> **Try it**
Could you transcribe every record below exactly as written, excluding the pictures?

----------------

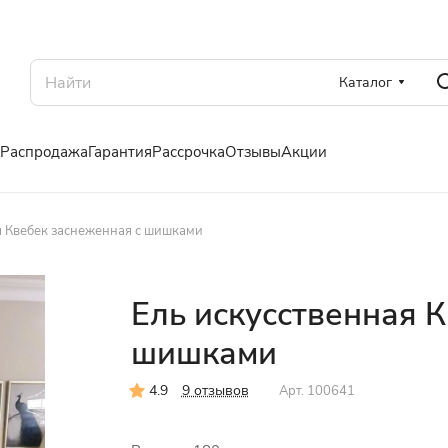
Каталог
Распродажа
Гарантия
Рассрочка
Отзывы
Акции
я Квебек заснеженная с шишками
Ель искусственная 
шишками
4.9
9 отзывов
Арт.
100641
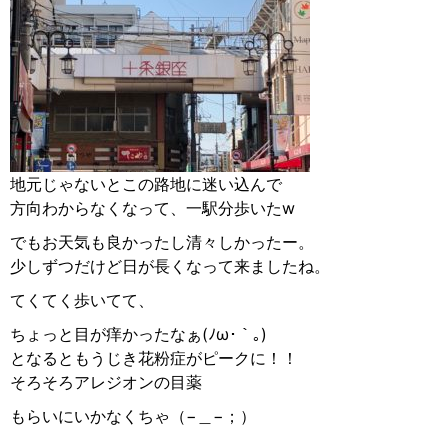
地元じゃないとこの路地に迷い込んで
方向わからなくなって、一駅分歩いたw
でもお天気も良かったし清々しかったー。
少しずつだけど日が長くなって来ましたね。
てくてく歩いてて、
ちょっと目が痒かったなぁ(ﾉω･｀｡)
となるともうじき花粉症がピークに！！
そろそろアレジオンの目薬
もらいにいかなくちゃ（−＿−；）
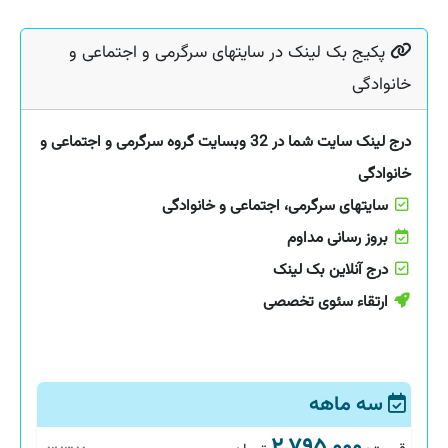
پکیج بک لینک در سایتهای سرگرمی و اجتماعی و
خانوادگی
درج لینک سایت شما در 32 وبسایت گروه سرگرمی و اجتماعی و
خانوادگی
سایتهای سرگرمی، اجتماعی و خانوادگی
بروز رسانی مداوم
درج آنلاین بک لینک
ارتقاء سئوی تخصصی
سه ماهه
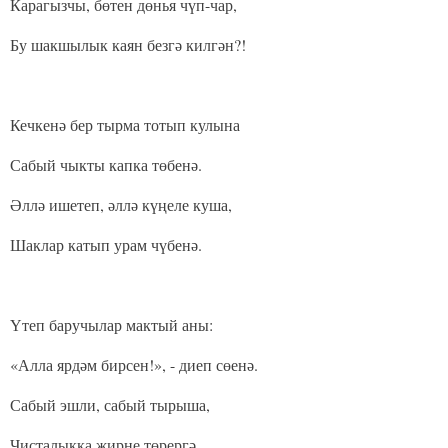
Карагызчы, бөтен дөнья чүп-чар,
Бу шакшылык каян безгә килгән?!
Кечкенә бер тырма тотып кулына
Сабый чыкты капка төбенә.
Әллә ишетеп, әллә күңеле куша,
Шаклар катып урам чүбенә.
Үтеп баручылар мактый аны:
«Алла ярдәм бирсен!», - диеп сөенә.
Сабый эшли, сабый тырыша,
Чисталыкка җирне төрергә.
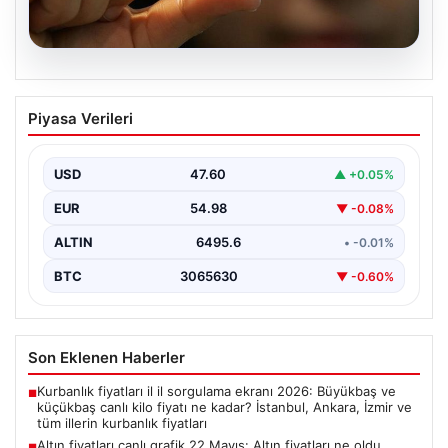
05.08.2026
Altın fiyatları canlı grafik 22 Mayıs: Altın
Piyasa Verileri
fiyatları ne oldu, düştü mü, çıktı mı?
Gram, çeyrek ve tam altın alış satış
fiyatları
USD
47.60
▲ +0.05%
EUR
54.98
▼ -0.08%
ALTIN
6495.6
• -0.01%
BTC
3065630
▼ -0.60%
Son Eklenen Haberler
Kurbanlık fiyatları il il sorgulama ekranı 2026: Büyükbaş ve
■
küçükbaş canlı kilo fiyatı ne kadar? İstanbul, Ankara, İzmir ve
tüm illerin kurbanlık fiyatları
Altın fiyatları canlı grafik 22 Mayıs: Altın fiyatları ne oldu,
■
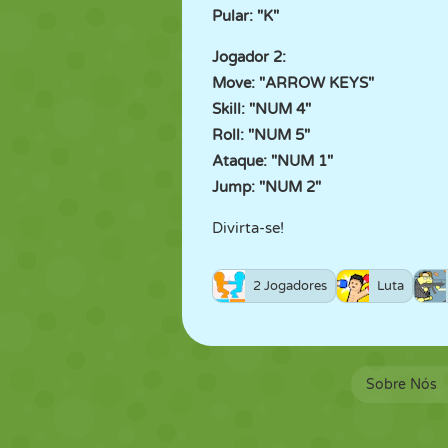
Pular: "K"
Jogador 2:
Move: "ARROW KEYS"
Skill: "NUM 4"
Roll: "NUM 5"
Ataque: "NUM 1"
Jump: "NUM 2"
Divirta-se!
2 Jogadores
Luta
Sobre Nós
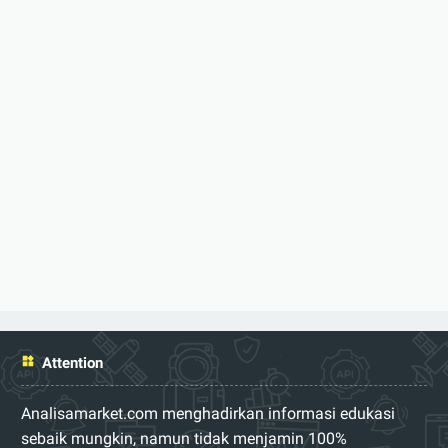
Attention
Analisamarket.com menghadirkan informasi edukasi
sebaik mungkin, namun tidak menjamin 100%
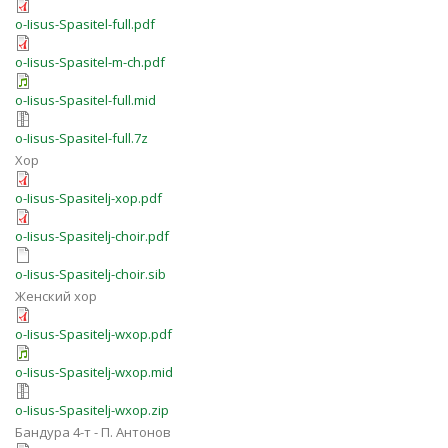
o-Iisus-Spasitel-full.pdf
o-Iisus-Spasitel-m-ch.pdf
o-Iisus-Spasitel-full.mid
o-Iisus-Spasitel-full.7z
Хор
o-Iisus-Spasitelj-xop.pdf
o-Iisus-Spasitelj-choir.pdf
o-Iisus-Spasitelj-choir.sib
Женский хор
o-Iisus-Spasitelj-wxop.pdf
o-Iisus-Spasitelj-wxop.mid
o-Iisus-Spasitelj-wxop.zip
Бандура 4-т - П. Антонов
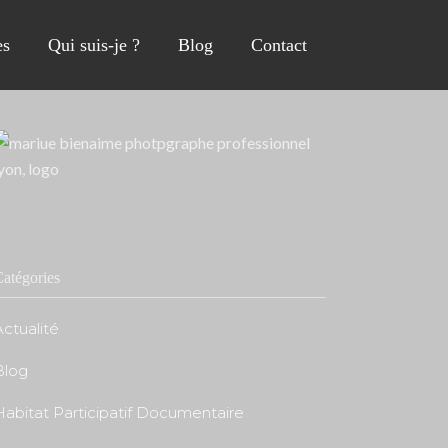
s
Qui suis-je ?
Blog
Contact
atégories
ctualité
Blog
Habitat Participatif Documentaire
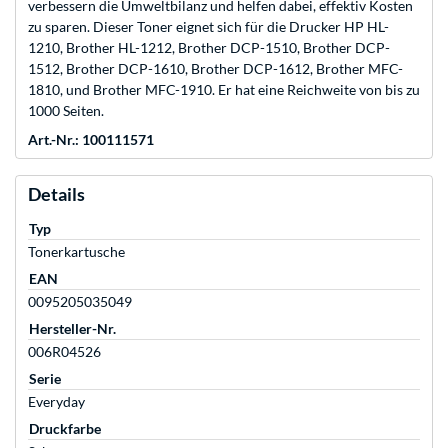
verbessern die Umweltbilanz und helfen dabei, effektiv Kosten
zu sparen. Dieser Toner eignet sich für die Drucker HP HL-
1210, Brother HL-1212, Brother DCP-1510, Brother DCP-
1512, Brother DCP-1610, Brother DCP-1612, Brother MFC-
1810, und Brother MFC-1910. Er hat eine Reichweite von bis zu
1000 Seiten.
Art.-Nr.: 100111571
Details
Typ
Tonerkartusche
EAN
0095205035049
Hersteller-Nr.
006R04526
Serie
Everyday
Druckfarbe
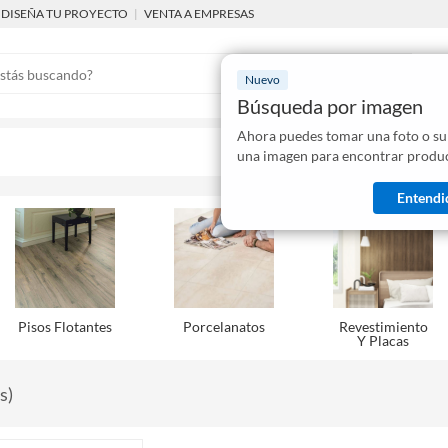
DISEÑA TU PROYECTO
|
VENTA A EMPRESAS
Nuevo
Búsqueda por imagen
Ahora puedes tomar una foto o su
Mostraremo
una imagen para encontrar produc
disponibles
Entendi
Pisos Flotantes
Porcelanatos
Revestimiento
Y Placas
s
)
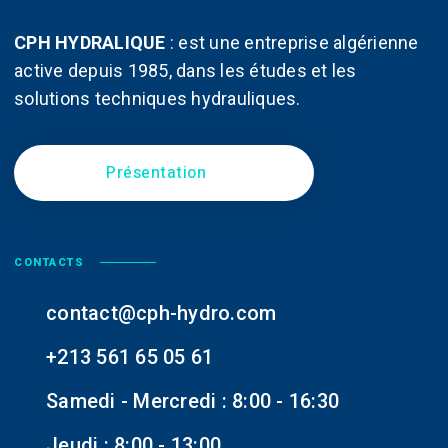
du
produit
CPH HYDRALIQUE
:
est une entreprise algérienne
active depuis 1985, dans les études et les
solutions techniques hydrauliques.
Présentation
CONTACTS
contact@cph-hydro.com
+213 561 65 05 61
Samedi - Mercredi : 8:00 - 16:30
Jeudi : 8:00 - 13:00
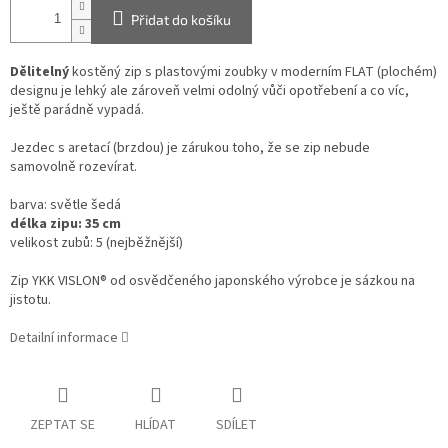
Přidat do košíku
Dělitelný
kostěný zip s plastovými zoubky v moderním FLAT (plochém)
designu je lehký ale zároveň velmi odolný vůči opotřebení a co víc,
ještě parádně vypadá.
Jezdec s aretací (brzdou) je zárukou toho, že se zip nebude
samovolně rozevírat.
barva: světle šedá
délka zipu: 35 cm
velikost zubů: 5 (nejběžnější)
Zip YKK VISLON® od osvědčeného japonského výrobce je sázkou na
jistotu.
Detailní informace
ZEPTAT SE
HLÍDAT
SDÍLET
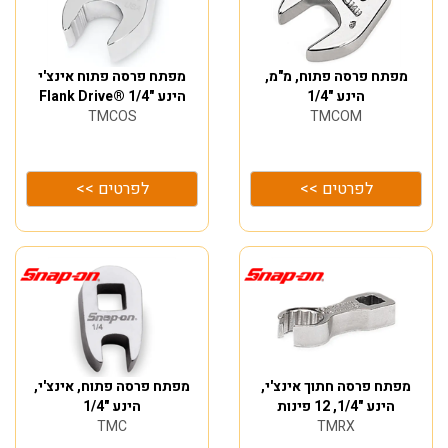
מפתח פרסה פתוח, מ"מ,
מפתח פרסה פתוח אינצ'י
הינע "1/4
הינע "1/4 ®Flank Drive
TMCOS
TMCOM
לפרטים >>
לפרטים >>
מפתח פרסה חתוך אינצ'י,
מפתח פרסה פתוח, אינצ'י,
הינע "1/4, 12 פינות
הינע "1/4
TMC
TMRX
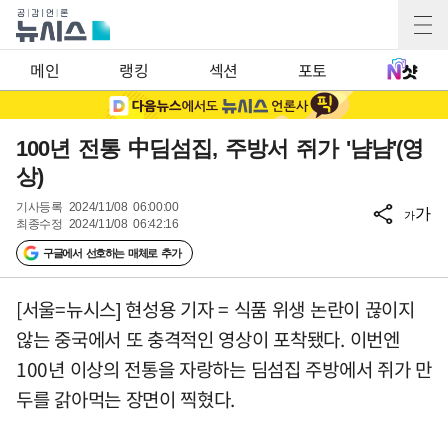
메인
랭킹
섹션
포토
100년 전통 中딤섬집, 주방서 쥐가 '냠냠'(영
상)
기사등록
2024/11/08 06:00:00
가
가
최종수정
2024/11/08 06:42:16
구글에서 선호하는 매체로 추가
[서울=뉴시스] 현성용 기자 = 식품 위생 논란이 끊이지
않는 중국에서 또 충격적인 영상이 포착됐다. 이번엔
100년 이상의 전통을 자랑하는 딤섬집 주방에서 쥐가 만
두를 갉아먹는 장면이 찍혔다.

----------------

> **Answer section**
Каталог
Распродажа
Гарантия
Рассрочка
Отзывы
Акции
я Квебек заснеженная с шишками
Ель искусственная 
шишками
4.9
9 отзывов
Арт.
100641
地元じゃないとこの路地に迷い込んで
方向わからなくなって、一駅分歩いたw
でもお天気も良かったし清々しかったー。
少しずつだけど日が長くなって来ましたね。
てくてく歩いてて、
ちょっと目が痒かったなぁ(ﾉω･｀｡)
となるともうじき花粉症がピークに！！
そろそろアレジオンの目薬
もらいにいかなくちゃ（−＿−；）
پکیج بک لینک در سایتهای سرگرمی و اجتماعی و
خانوادگی
درج لینک سایت شما در 32 وبسایت گروه سرگرمی و اجتماعی و
خانوادگی
سایتهای سرگرمی، اجتماعی و خانوادگی
بروز رسانی مداوم
درج آنلاین بک لینک
ارتقاء سئوی تخصصی
سه ماهه
Карагызчы, бөтен дөнья чүп-чар,
Бу шакшылык каян безгә килгән?!
Кечкенә бер тырма тотып кулына
Сабый чыкты капка төбенә.
Әллә ишетеп, әллә күңеле куша,
Шаклар катып урам чүбенә.
Үтеп баручылар мактый аны:
«Алла ярдәм бирсен!», - диеп сөенә.
Сабый эшли, сабый тырыша,
Чисталыкка җирне төрергә.
05.08.2026
Altın fiyatları canlı grafik 22 Mayıs: Altın
Piyasa Verileri
fiyatları ne oldu, düştü mü, çıktı mı?
Gram, çeyrek ve tam altın alış satış
fiyatları
USD
47.60
▲ +0.05%
EUR
54.98
▼ -0.08%
ALTIN
6495.6
• -0.01%
BTC
3065630
▼ -0.60%
Son Eklenen Haberler
Kurbanlık fiyatları il il sorgulama ekranı 2026: Büyükbaş ve
■
küçükbaş canlı kilo fiyatı ne kadar? İstanbul, Ankara, İzmir ve
tüm illerin kurbanlık fiyatları
Altın fiyatları canlı grafik 22 Mayıs: Altın fiyatları ne oldu,
■
Pular: "K"
Jogador 2:
Move: "ARROW KEYS"
Skill: "NUM 4"
Roll: "NUM 5"
Ataque: "NUM 1"
Jump: "NUM 2"
Divirta-se!
2 Jogadores
Luta
Sobre Nós
Attention
Analisamarket.com menghadirkan informasi edukasi
sebaik mungkin, namun tidak menjamin 100%
o-Iisus-Spasitel-full.pdf
o-Iisus-Spasitel-m-ch.pdf
o-Iisus-Spasitel-full.mid
o-Iisus-Spasitel-full.7z
Хор
o-Iisus-Spasitelj-xop.pdf
o-Iisus-Spasitelj-choir.pdf
o-Iisus-Spasitelj-choir.sib
Женский хор
o-Iisus-Spasitelj-wxop.pdf
o-Iisus-Spasitelj-wxop.mid
o-Iisus-Spasitelj-wxop.zip
Бандура 4-т - П. Антонов
s
Qui suis-je ?
Blog
Contact
atégories
ctualité
Blog
Habitat Participatif Documentaire
verbessern die Umweltbilanz und helfen dabei, effektiv Kosten
zu sparen. Dieser Toner eignet sich für die Drucker HP HL-
1210, Brother HL-1212, Brother DCP-1510, Brother DCP-
1512, Brother DCP-1610, Brother DCP-1612, Brother MFC-
1810, und Brother MFC-1910. Er hat eine Reichweite von bis zu
1000 Seiten.
Art.-Nr.: 100111571
Details
Typ
Tonerkartusche
EAN
0095205035049
Hersteller-Nr.
006R04526
Serie
Everyday
Druckfarbe
DISEÑA TU PROYECTO
|
VENTA A EMPRESAS
Nuevo
Búsqueda por imagen
Ahora puedes tomar una foto o su
Mostraremo
una imagen para encontrar produc
disponibles
Entendi
Pisos Flotantes
Porcelanatos
Revestimiento
Y Placas
s
)
du
produit
CPH HYDRALIQUE
:
est une entreprise algérienne
active depuis 1985, dans les études et les
solutions techniques hydrauliques.
Présentation
CONTACTS
contact@cph-hydro.com
+213 561 65 05 61
Samedi - Mercredi : 8:00 - 16:30
Jeudi : 8:00 - 13:00
Přidat do košíku
Dělitelný
kostěný zip s plastovými zoubky v moderním FLAT (plochém)
designu je lehký ale zároveň velmi odolný vůči opotřebení a co víc,
ještě parádně vypadá.
Jezdec s aretací (brzdou) je zárukou toho, že se zip nebude
samovolně rozevírat.
barva: světle šedá
délka zipu: 35 cm
velikost zubů: 5 (nejběžnější)
Zip YKK VISLON® od osvědčeného japonského výrobce je sázkou na
jistotu.
Detailní informace
ZEPTAT SE
HLÍDAT
SDÍLET
מפתח פרסה פתוח, מ"מ,
מפתח פרסה פתוח אינצ'י
הינע "1/4
הינע "1/4 ®Flank Drive
TMCOS
TMCOM
לפרטים >>
לפרטים >>
מפתח פרסה חתוך אינצ'י,
מפתח פרסה פתוח, אינצ'י,
הינע "1/4, 12 פינות
הינע "1/4
TMC
TMRX
메인
랭킹
섹션
포토
100년 전통 中딤섬집, 주방서 쥐가 '냠냠'(영
상)
기사등록
2024/11/08 06:00:00
가
가
최종수정
2024/11/08 06:42:16
구글에서 선호하는 매체로 추가
[서울=뉴시스] 현성용 기자 = 식품 위생 논란이 끊이지
않는 중국에서 또 충격적인 영상이 포착됐다. 이번엔
100년 이상의 전통을 자랑하는 딤섬집 주방에서 쥐가 만
두를 갉아먹는 장면이 찍혔다.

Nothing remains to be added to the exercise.